--- Supplied records Enclosed Below ---

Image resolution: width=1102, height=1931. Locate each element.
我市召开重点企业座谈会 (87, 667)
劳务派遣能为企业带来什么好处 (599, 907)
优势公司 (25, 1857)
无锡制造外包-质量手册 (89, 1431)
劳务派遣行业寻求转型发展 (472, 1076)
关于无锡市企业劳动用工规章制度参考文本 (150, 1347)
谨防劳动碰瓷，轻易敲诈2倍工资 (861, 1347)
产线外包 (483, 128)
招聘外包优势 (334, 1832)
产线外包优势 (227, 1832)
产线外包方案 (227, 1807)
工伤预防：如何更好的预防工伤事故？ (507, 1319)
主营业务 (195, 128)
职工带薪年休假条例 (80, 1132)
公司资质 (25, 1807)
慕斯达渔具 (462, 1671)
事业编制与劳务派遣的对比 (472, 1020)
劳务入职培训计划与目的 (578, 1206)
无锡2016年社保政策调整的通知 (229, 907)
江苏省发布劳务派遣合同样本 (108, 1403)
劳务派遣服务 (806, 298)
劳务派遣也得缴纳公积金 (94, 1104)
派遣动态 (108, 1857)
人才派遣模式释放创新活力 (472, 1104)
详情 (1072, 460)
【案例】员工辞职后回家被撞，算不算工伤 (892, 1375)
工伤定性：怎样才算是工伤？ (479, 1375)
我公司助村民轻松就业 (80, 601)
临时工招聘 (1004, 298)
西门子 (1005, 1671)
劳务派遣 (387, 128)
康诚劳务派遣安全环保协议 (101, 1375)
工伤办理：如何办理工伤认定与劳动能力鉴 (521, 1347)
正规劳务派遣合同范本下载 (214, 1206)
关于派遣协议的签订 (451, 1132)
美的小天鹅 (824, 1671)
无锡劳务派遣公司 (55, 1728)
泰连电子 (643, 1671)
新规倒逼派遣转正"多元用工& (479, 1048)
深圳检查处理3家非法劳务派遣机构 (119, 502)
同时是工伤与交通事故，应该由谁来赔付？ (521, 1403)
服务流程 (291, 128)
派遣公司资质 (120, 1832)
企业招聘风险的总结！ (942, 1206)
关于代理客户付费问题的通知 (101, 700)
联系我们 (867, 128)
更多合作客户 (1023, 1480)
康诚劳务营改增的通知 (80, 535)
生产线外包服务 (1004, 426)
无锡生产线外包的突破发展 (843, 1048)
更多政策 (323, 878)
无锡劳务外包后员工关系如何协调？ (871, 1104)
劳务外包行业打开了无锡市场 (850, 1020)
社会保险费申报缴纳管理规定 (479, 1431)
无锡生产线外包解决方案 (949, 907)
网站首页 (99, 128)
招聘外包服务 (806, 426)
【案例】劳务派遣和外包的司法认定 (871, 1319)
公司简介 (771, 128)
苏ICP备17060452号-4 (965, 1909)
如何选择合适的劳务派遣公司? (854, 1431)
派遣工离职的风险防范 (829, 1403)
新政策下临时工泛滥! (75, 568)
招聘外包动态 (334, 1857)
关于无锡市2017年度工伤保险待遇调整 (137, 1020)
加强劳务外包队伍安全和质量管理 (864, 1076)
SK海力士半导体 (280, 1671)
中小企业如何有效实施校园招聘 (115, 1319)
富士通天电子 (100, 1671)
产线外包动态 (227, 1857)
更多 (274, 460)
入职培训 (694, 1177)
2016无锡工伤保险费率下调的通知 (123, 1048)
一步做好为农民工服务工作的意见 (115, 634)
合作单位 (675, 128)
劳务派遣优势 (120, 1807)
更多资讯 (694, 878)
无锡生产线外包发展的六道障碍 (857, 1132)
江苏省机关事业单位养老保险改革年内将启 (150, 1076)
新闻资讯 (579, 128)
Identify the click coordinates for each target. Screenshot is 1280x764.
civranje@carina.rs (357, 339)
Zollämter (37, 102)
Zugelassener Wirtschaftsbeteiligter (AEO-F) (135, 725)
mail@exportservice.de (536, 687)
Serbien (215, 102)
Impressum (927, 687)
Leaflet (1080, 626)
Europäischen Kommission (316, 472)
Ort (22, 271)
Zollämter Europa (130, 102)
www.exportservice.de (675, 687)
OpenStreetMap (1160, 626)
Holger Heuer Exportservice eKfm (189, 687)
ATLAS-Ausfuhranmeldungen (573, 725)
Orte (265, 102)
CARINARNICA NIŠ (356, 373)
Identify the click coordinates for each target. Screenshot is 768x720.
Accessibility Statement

--- End of Enclosed Supplied records ---

> Task to carry out
Copy each line of the listing that carries the string "coordinates".

> Result of this exercise
Identify the click coordinates for each target. Screenshot is 1280x764.
Identify the click coordinates for each target. Screenshot is 768x720.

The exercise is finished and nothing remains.